From the January 2007 issue of Entrepreneur

Just as your eyes are the windows to your soul, your business card reveals more about your business than just your contact information. "It's often someone's first contact with a brand," says Michael Schneider, president of Los Angeles based cohesive branding and web development agency Fluidesign. What can a transformation do for your brand? We found three entrepreneurs who went the extra mile and created business cards that truly reflect their businesses.

Kathryn Goetzke White switched her business cards from paper to recyclable plastic for her Annapolis, Maryland, marketing consulting company, Innovative Analysis. When she started a new division of the company in 2004 launching a mood-enhancing product line that includes lights, teas and scents--White decided to use the same recyclable, hard, clear plastic she used for product packaging for the new business's cards. She succeeded in reinforcing both businesses' images of creativity. "People feel it, look through it and say it truly is innovative," says White, 35. White named her new venture Mood-factory and developed another version of the plastic business cards. She projects 2007 sales of about $1.5 million.

It was only fitting for Anthony Dadika to hand out a business card resembling a woven label, since his business, ITC Manufacturers Group Inc. in New York City, manufactures woven labels for garments. Ever since he switched from a plain paper card in 1990, people have been asking Dadika to manufacture cards for them (unfortunately for fans of his cards, it would be too expensive for him to do so). "I'd say more than anything, [the card has] gotten people to remember us," says Dadika, who projects 2007 revenue of about $6 million. He says that plenty of business continues to come from people who love the ingenious cards.
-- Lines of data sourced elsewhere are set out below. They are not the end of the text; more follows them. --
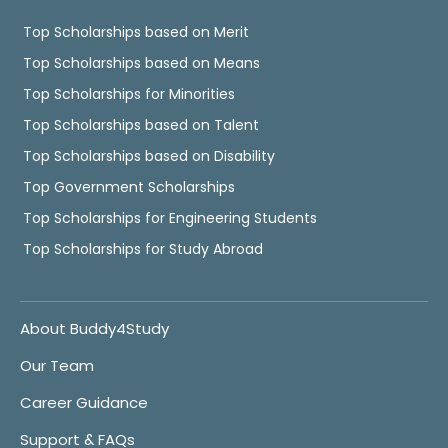
Top Scholarships based on Merit
Top Scholarships based on Means
Top Scholarships for Minorities
Top Scholarships based on Talent
Top Scholarships based on Disability
Top Government Scholarships
Top Scholarships for Engineering Students
Top Scholarships for Study Abroad
About Buddy4Study
Our Team
Career Guidance
Support & FAQs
Every time John Costigan of John Costigan Companies hands out one of his metal business cards with a custom cutout of his own profile, he's giving away $2. But Costigan, whose Cary, North Carolina, sales training firm expects revenue of $2 million for 2007, says it doesn't hold him back one second. He estimates that he's gained over $100,000 in business since debuting the cards in 2003. "Metal represents what my company is--sharp, different, bold," says Costigan, 43. He hands out a card to every person who takes his class, reasoning, "The return on investment is more than worth it."